NEW YORK, NY.- Alison Bradley Projects is presenting Rakuko Naito, curated by Gabriela Rangel.
The exhibition highlights representative works from the six decades long career of New York based Rakuko Naito (b. Tokyo, 1935) and is the first major gallery survey of the artist, showcasing early monochromatic paintings, a tinted photo-collage, and more recent paper and mesh cage sculptural works. Selected by Rangel, an independent curator and writer, the works on view aim to shed light on the artists unique practice, drawing on her early studies and utilization of traditional Japanese painting techniques to challenge pictorial flatness in conversation with the art of her time and in a truly New York practice of experimentation.
Rakuko Naito focuses on the artists lifelong engagement privileging poetic decisions over art historical labels such as Op art, hard-edge, minimalism and geometric abstraction, decisions which kept her exploring different avenues of abstraction in her own terms.
Trained in nihonga, literally translated as Japanese painting style (nihon meaning Japan and ga meaning painting in Japanese) and different to the Western-style oil painting (yõga), Rakuko Naito arrived in New York along with Tadaaki Kuwayama, her husband and fellow artist, at the end of the 1950s. She was in her early twenties at the time and became fully immersed in the creativity, and society, of artists in New York.
In the early 1960s, influenced by the rave of Abstract Expressionism and the emergence of Pop Art, Naito distanced herself from the constraints of her traditional education. The artist started to use acrylic paint, an American material that she was introduced to by her friend and fellow abstract painter Sam Francis and began to use it on canvas while questioning flatness: Japanese art is flat, so my main concern was to challenge flatness. She worked on a series of monochromatic paintings on which she outlined geometric shapes resulting in spatial demarcations and, in another series of the same period, created variations of geometric regularity to produce vibrations through the moiré effect. These works manifest her desire to break with, or at least to defy, the sensation of flatness.
In the 1970s, Naitos practise moved away from abstract painting to representational works, often large scale, of nature and mostly of flowers. In defiance of the wave of conceptualism in New York, a tendency that privileged the dematerialization of the art object in favor of an idea, she worked on her own terms and chose subjects she favored to contemplate. In 1978 she had a solo exhibition, Monumental Flower Paintings, at the then Charleston Art Gallery of Sunrise (now the Juliet Art Museum) and curated by Jay Frederick Cain.

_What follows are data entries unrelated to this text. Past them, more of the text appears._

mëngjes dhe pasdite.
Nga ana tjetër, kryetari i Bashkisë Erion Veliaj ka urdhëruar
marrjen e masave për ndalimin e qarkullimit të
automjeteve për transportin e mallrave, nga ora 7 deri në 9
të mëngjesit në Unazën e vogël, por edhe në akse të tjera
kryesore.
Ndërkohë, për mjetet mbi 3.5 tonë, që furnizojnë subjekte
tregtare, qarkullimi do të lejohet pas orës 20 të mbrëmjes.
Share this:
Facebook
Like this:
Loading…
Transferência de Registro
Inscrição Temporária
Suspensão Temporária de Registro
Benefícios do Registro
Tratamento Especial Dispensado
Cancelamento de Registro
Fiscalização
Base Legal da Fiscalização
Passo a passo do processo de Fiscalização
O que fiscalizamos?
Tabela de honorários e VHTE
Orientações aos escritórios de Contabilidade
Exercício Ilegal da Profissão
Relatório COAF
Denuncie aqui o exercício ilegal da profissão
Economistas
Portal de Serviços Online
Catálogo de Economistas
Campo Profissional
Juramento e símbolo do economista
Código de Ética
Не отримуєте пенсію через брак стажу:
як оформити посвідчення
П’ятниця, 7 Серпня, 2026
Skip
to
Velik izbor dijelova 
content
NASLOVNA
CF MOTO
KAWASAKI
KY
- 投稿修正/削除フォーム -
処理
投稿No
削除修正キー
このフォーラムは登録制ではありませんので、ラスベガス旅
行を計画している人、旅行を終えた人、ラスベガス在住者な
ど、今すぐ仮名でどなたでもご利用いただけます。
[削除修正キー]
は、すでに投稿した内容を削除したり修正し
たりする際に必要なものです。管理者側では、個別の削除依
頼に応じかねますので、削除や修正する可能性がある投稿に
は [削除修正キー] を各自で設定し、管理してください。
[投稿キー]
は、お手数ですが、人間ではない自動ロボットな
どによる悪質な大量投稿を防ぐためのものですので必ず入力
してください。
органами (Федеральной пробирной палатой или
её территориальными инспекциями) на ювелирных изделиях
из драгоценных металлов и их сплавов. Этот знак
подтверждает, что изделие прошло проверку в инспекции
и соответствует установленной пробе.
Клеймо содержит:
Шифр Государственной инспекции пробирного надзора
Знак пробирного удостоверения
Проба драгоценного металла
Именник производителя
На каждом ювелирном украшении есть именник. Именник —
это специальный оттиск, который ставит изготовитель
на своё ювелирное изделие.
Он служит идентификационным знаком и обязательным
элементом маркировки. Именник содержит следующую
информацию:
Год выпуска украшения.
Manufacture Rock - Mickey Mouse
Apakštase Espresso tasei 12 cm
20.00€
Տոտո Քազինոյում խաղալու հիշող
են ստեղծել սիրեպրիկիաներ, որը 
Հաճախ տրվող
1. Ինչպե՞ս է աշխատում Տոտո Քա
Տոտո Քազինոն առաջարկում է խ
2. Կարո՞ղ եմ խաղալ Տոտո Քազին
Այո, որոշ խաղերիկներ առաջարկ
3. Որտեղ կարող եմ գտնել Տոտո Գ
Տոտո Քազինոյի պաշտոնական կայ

From the early 1990s, Naito left her painting practice and began to work with photography, collage and sculptural works. At this time Naito developed a series of black and white photo-collages with dye tint representing floral motifs, stones, water, wood, and sky close ups composed as diptychs. Concurrently she began to produce sculptural mesh cages, resonant of the geometric shapes of her paintings created in the 1960s. Within these cages are paper-made structures that counterbalance the rigidity of the metal, infusing her unique sense of tension of space and material, lightness and weight.
For the past three decades, Naito has dedicated her artistic work to research into the malleability and strength of kozo and mino washi, traditional Japanese papers, manifest as an on-going series of organic compositions that she tears, folds, burns or rolls inside a thin box. The artist's paper reliefs seem clear and precise, yet possess a subtle feature of disarray to their patterns, resulting in a commotion to an otherwise systematically serial composition. These works reflect her interest in geometry, architecture and the natural forms and textures of the material creating a reality which she views as transcending the limits of painting and drawing.
Rakuko Naito currently works and resides in New York City with her husband Tadaaki Kuwayama.